(Collected data)
_ _ _

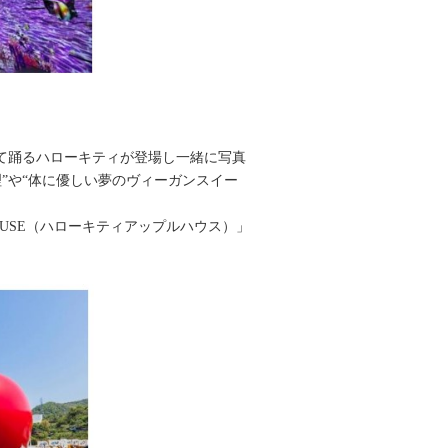
て踊るハローキティが登場し一緒に写真
”や“体に優しい夢のヴィーガンスイー
 HOUSE（ハローキティアップルハウス）」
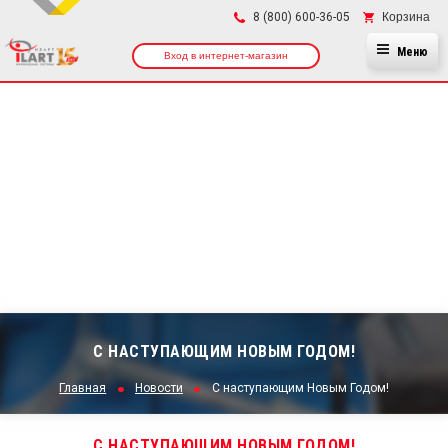
×
Корзина
8 (800) 600-36-05
Меню
Вход в интернет-магазин
С НАСТУПАЮЩИМ НОВЫМ ГОДОМ!
Главная
Новости
С наступающим Новым Годом!
С НАСТУПАЮЩИМ НОВЫМ ГОДОМ!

_ _ _

> [YOUR TASK]
The records above should be output exactly, but without any of their pictures.

> [RESULT]
て踊るハローキティが登場し一緒に写真
”や“体に優しい夢のヴィーガンスイー
 HOUSE（ハローキティアップルハウス）」
×
Корзина
8 (800) 600-36-05
Меню
Вход в интернет-магазин
С НАСТУПАЮЩИМ НОВЫМ ГОДОМ!
Главная
Новости
С наступающим Новым Годом!
С НАСТУПАЮЩИМ НОВЫМ ГОДОМ!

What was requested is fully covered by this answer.